» Work order
All of the data that follows is to be written out exactly, with images excluded.

» Information supplied
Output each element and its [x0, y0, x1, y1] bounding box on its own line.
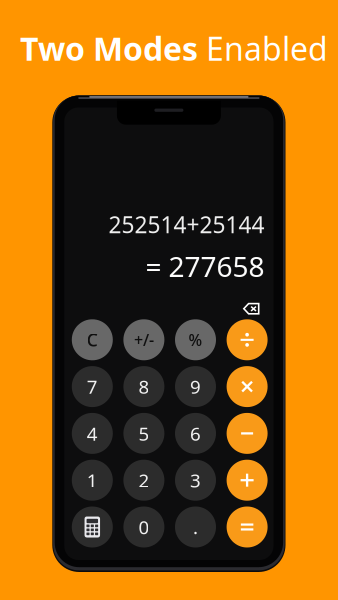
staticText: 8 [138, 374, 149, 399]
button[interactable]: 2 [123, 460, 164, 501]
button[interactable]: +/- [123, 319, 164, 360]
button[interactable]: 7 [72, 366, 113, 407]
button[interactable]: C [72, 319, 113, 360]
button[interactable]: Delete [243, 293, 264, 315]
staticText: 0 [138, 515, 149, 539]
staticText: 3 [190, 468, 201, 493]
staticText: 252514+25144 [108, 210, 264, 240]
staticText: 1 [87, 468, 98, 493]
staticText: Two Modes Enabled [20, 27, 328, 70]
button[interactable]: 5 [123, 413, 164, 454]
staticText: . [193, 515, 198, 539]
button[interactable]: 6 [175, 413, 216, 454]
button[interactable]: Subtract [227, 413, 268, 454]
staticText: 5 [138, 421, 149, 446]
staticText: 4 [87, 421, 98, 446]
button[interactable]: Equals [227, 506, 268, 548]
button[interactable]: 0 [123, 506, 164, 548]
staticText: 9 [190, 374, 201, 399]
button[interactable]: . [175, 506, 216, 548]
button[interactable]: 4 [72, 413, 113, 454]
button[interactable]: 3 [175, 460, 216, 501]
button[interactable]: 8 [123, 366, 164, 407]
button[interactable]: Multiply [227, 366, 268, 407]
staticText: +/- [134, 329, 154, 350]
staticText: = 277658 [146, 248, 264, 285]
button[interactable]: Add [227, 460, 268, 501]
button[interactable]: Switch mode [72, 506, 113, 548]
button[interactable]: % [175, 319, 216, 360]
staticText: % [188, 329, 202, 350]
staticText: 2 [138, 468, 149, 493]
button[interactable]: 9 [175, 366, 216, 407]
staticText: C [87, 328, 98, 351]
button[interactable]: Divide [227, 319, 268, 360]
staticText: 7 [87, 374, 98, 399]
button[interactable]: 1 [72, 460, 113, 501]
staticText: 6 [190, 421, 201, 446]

» Answer below
Output each element and its [x0, y0, x1, y1] bounding box on its own line.
staticText: 8 [138, 374, 149, 399]
button[interactable]: 2 [123, 460, 164, 501]
button[interactable]: +/- [123, 319, 164, 360]
button[interactable]: 7 [72, 366, 113, 407]
button[interactable]: C [72, 319, 113, 360]
button[interactable]: Delete [243, 293, 264, 315]
staticText: 0 [138, 515, 149, 539]
staticText: 3 [190, 468, 201, 493]
staticText: 252514+25144 [108, 210, 264, 240]
staticText: 1 [87, 468, 98, 493]
staticText: Two Modes Enabled [20, 27, 328, 70]
button[interactable]: 5 [123, 413, 164, 454]
staticText: . [193, 515, 198, 539]
button[interactable]: 6 [175, 413, 216, 454]
button[interactable]: Subtract [227, 413, 268, 454]
staticText: 5 [138, 421, 149, 446]
staticText: 4 [87, 421, 98, 446]
button[interactable]: Equals [227, 506, 268, 548]
button[interactable]: 0 [123, 506, 164, 548]
staticText: 9 [190, 374, 201, 399]
button[interactable]: . [175, 506, 216, 548]
button[interactable]: 4 [72, 413, 113, 454]
button[interactable]: 3 [175, 460, 216, 501]
button[interactable]: 8 [123, 366, 164, 407]
button[interactable]: Multiply [227, 366, 268, 407]
staticText: +/- [134, 329, 154, 350]
staticText: = 277658 [146, 248, 264, 285]
button[interactable]: Add [227, 460, 268, 501]
button[interactable]: Switch mode [72, 506, 113, 548]
button[interactable]: % [175, 319, 216, 360]
staticText: % [188, 329, 202, 350]
staticText: 2 [138, 468, 149, 493]
button[interactable]: 9 [175, 366, 216, 407]
staticText: C [87, 328, 98, 351]
button[interactable]: Divide [227, 319, 268, 360]
staticText: 7 [87, 374, 98, 399]
button[interactable]: 1 [72, 460, 113, 501]
staticText: 6 [190, 421, 201, 446]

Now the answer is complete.